Department of Biological Sciences, National University of Singapore, 14 Science Drive 4, Singapore 117543, Singapore.
Syst Biol. 2020 Sep 1;69(5):999-1015. doi: 10.1093/sysbio/syaa014.
New techniques for the species-level sorting of millions of specimens are needed in order to accelerate species discovery, determine how many species live on earth, and develop efficient biomonitoring techniques. These sorting methods should be reliable, scalable, and cost-effective, as well as being largely insensitive to low-quality genomic DNA, given that this is usually all that can be obtained from museum specimens. Mini-barcodes seem to satisfy these criteria, but it is unclear how well they perform for species-level sorting when compared with full-length barcodes. This is here tested based on 20 empirical data sets covering ca. 30,000 specimens (5500 species) and six clade-specific data sets from GenBank covering ca. 98,000 specimens ($>$20,000 species). All specimens in these data sets had full-length barcodes and had been sorted to species-level based on morphology. Mini-barcodes of different lengths and positions were obtained in silico from full-length barcodes using a sliding window approach (three windows: 100 bp, 200 bp, and 300 bp) and by excising nine mini-barcodes with established primers (length: 94-407 bp). We then tested whether barcode length and/or position reduces species-level congruence between morphospecies and molecular operational taxonomic units (mOTUs) that were obtained using three different species delimitation techniques (Poisson Tree Process, Automatic Barcode Gap Discovery, and Objective Clustering).

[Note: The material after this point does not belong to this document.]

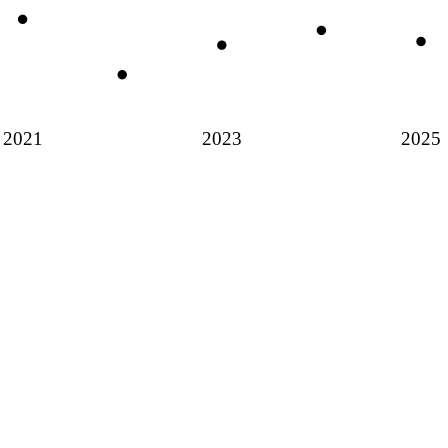
2021
2023
2025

Surprisingly, we find no significant differences in performance for both species- or specimen-level identification between full-length and mini-barcodes as long as they are of moderate length ($>$200 bp). Only very short mini-barcodes (<200 bp) perform poorly, especially when they are located near the 5$^\prime$ end of the Folmer region. The mean congruence between morphospecies and mOTUs was ca. 75% for barcodes $>$200 bp and the congruent mOTUs contain ca. 75% of all specimens. Most conflict is caused by ca. 10% of the specimens that can be identified and should be targeted for re-examination in order to efficiently resolve conflict. Our study suggests that large-scale species discovery, identification, and metabarcoding can utilize mini-barcodes without any demonstrable loss of information compared to full-length barcodes. [DNA barcoding; metabarcoding; mini-barcodes; species discovery.].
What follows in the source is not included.